9

My question is related to the thread Negative values for AIC in General Mixed Model. I often get negative AIC values from the software I use. I notice it most when I'm doing time series. But here is what I don't get. When defining the AIC like

$$AIC = 2k-2\ln(L)$$

$L$, the likelihood, is a joint probability and to my understanding must be bound between 0 and 1. Mathematically this implies the $AIC$ must be positive. So I don't know what my software is giving me for the value labeled $AIC$. Any thoughts?

Community
  • 1
Zachary Blumenfeld
  • 3,826
  • 1
  • 14
  • 21
  • What software do you use? Could you give us a specific example that yields a negative AIC so we can check using our software and analyses? – David G. Stork Jan 25 '15 at 08:21
  • 2
    Likelihoods *do not* need to be $\leq 1$, since densities can exceed 1. Indeed, [see here](http://en.wikipedia.org/wiki/Likelihood_function#Likelihoods_for_continuous_distributions): "likelihood is only defined up to a multiplicative constant"; (only positive ones could make sense, though).
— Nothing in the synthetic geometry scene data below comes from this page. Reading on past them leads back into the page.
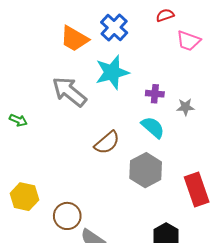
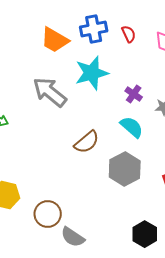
red semicircle: (165, 15) -> (129, 34), moved, turned 84
blue cross: (114, 28) -> (94, 29), turned 36
purple cross: (155, 94) -> (134, 94), turned 30

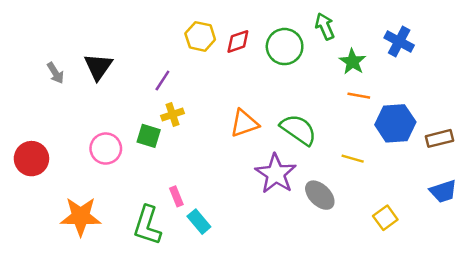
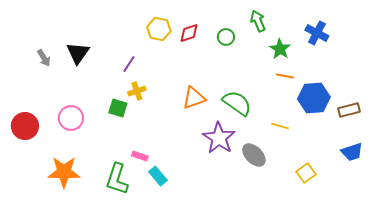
green circle: (285, 47) -> (226, 37), size x0.6
pink circle: (106, 149) -> (71, 118), moved
pink rectangle: (176, 196) -> (140, 156), turned -49

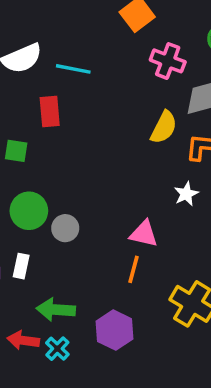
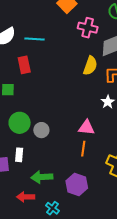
cyan cross: (57, 349) -> (52, 208), moved

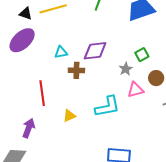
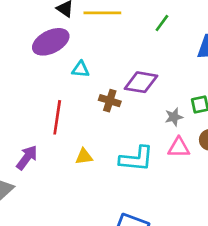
cyan triangle: (61, 52) -> (81, 69), moved

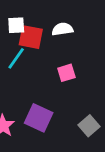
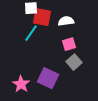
white semicircle: (62, 29) -> (66, 21), moved
gray square: (89, 126) -> (74, 62), moved

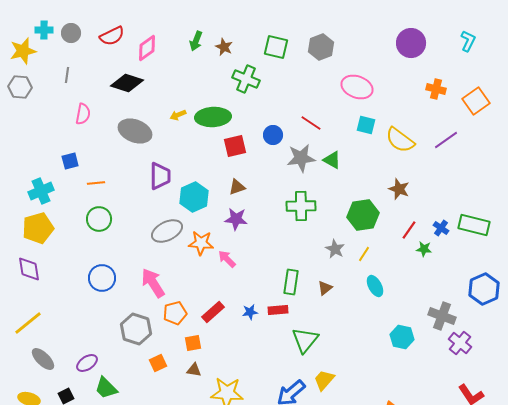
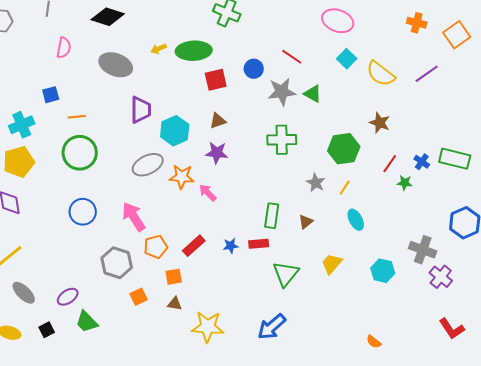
cyan square: (366, 125) -> (347, 59), turned 30
green circle: (99, 219) -> (80, 153), size x1.4
yellow trapezoid: (324, 380) -> (332, 264), moved

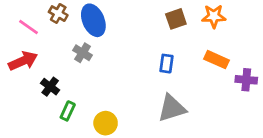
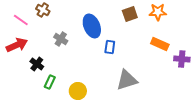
blue ellipse: (93, 20) -> (92, 26), moved
blue rectangle: (166, 64) -> (110, 47), moved

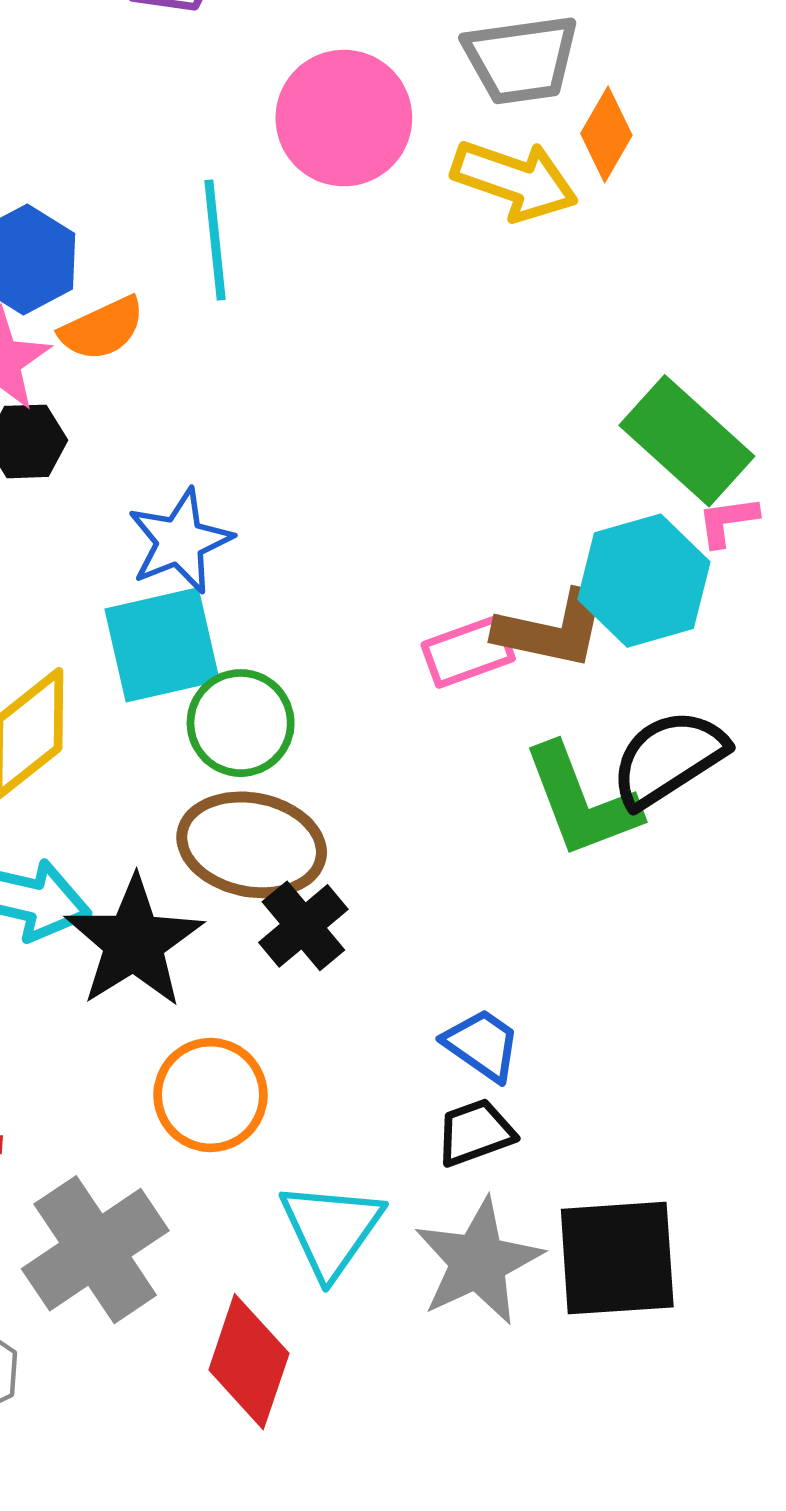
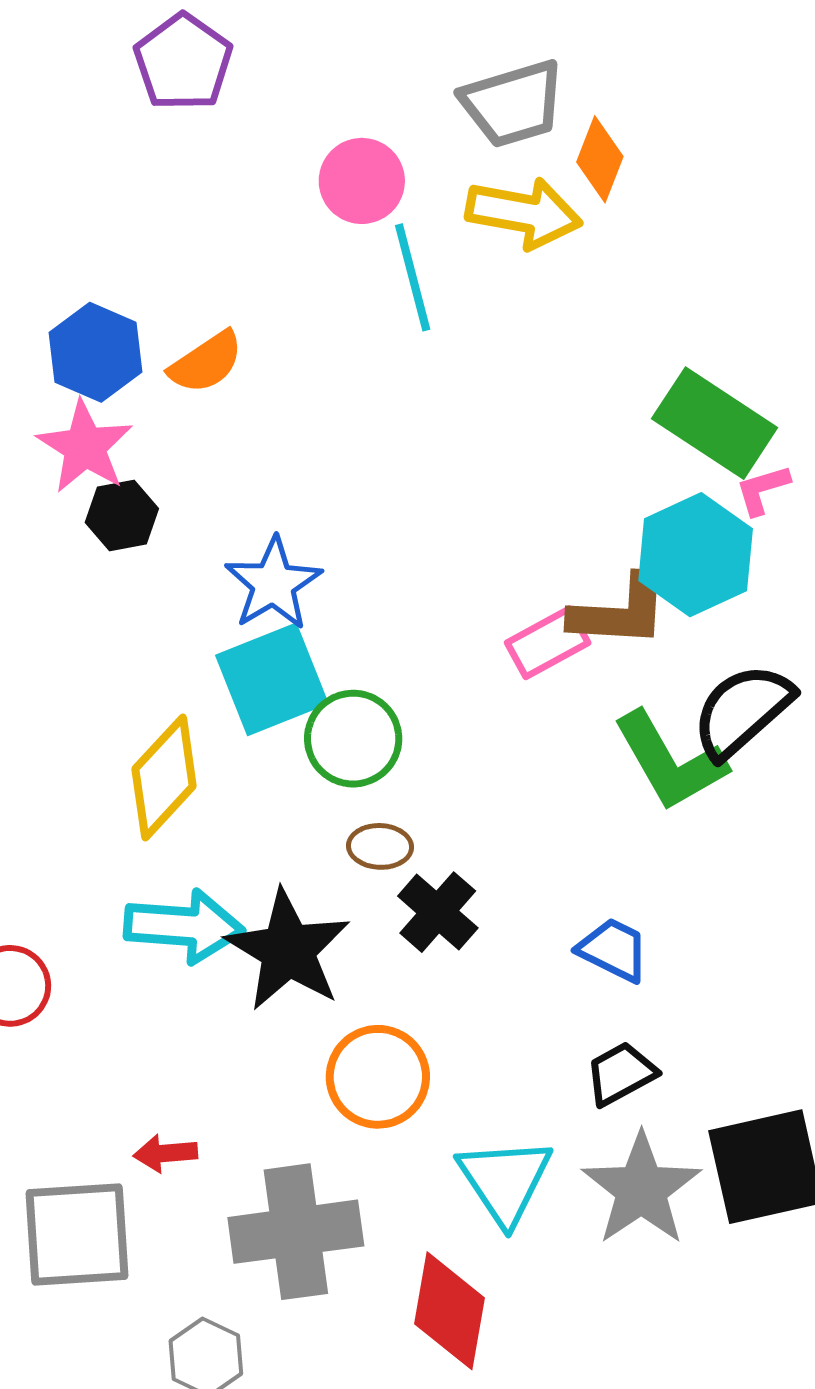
pink circle: (344, 118) -> (362, 181), size x0.7
cyan line: (215, 240) -> (413, 277), moved
orange semicircle: (102, 329) -> (206, 362), moved
brown ellipse: (252, 845) -> (380, 846), size x0.5
blue trapezoid: (482, 1045) -> (613, 950), moved
gray cross: (95, 1250) -> (296, 1232), turned 35

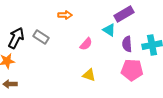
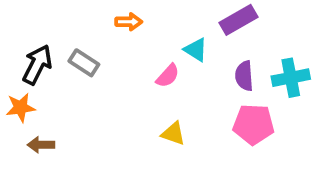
cyan triangle: (109, 30) -> (196, 50), moved
brown arrow: (10, 84) -> (41, 145), moved

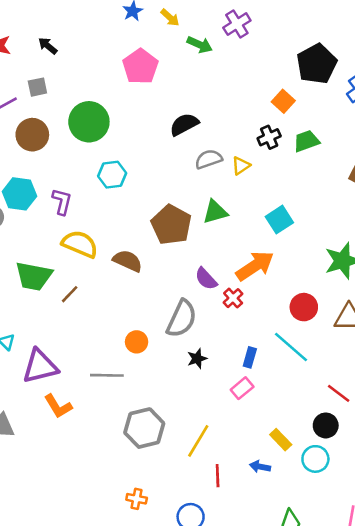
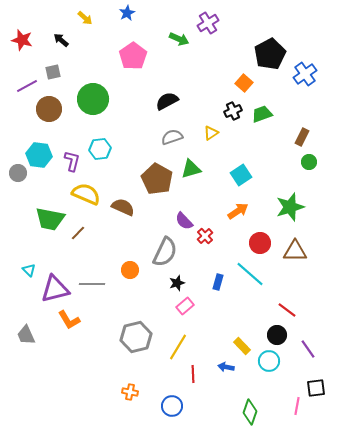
yellow arrow: (170, 18) -> (85, 18), moved
gray semicircle: (209, 159) -> (172, 137), moved
cyan hexagon: (112, 175) -> (100, 149), moved
orange arrow: (255, 266) -> (238, 211), moved, size x0.7
gray line: (107, 375) -> (92, 284), moved
pink rectangle: (242, 388) -> (185, 306), moved

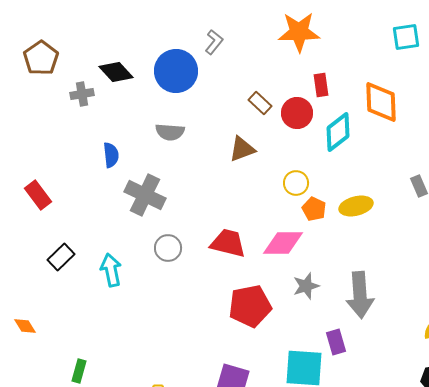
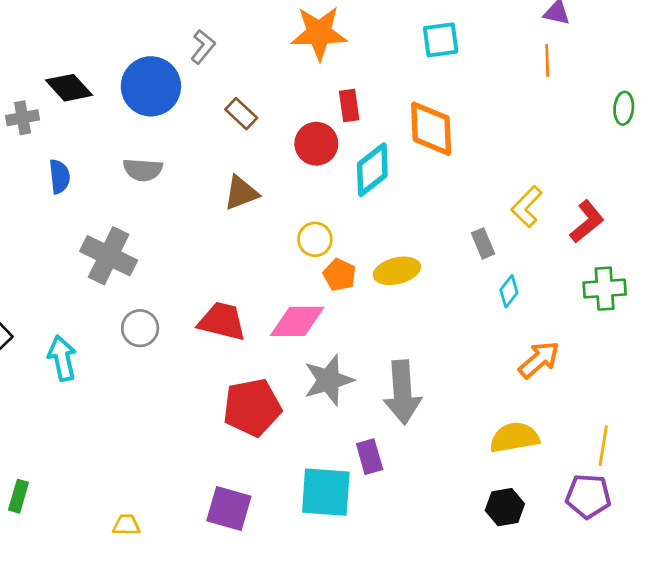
cyan square: (406, 37) -> (441, 40), moved
brown rectangle: (260, 103) -> (241, 114), moved
blue semicircle: (111, 155) -> (59, 177), moved
gray star: (306, 286) -> (329, 380), size x1.4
Log-likelihoods only make sense when compared with other log likelihoods (the arbitrary shift must be the same for both, naturally). – Glen_b Jan 25 '15 at 15:50

1 Answers1

11

$L$ is not a joint probability (joint cumulative probability density) but joint probability density. Since density only needs to be non-negative and is not bounded from above, $\operatorname{ln}(L)$ can be both positive and negative. Hence, $AIC$ can also be both positive and negative.

Scortchi - Reinstate Monica
  • 27,560
  • 8
  • 81
  • 248
Richard Hardy
  • 54,375
  • 10
  • 95
  • 219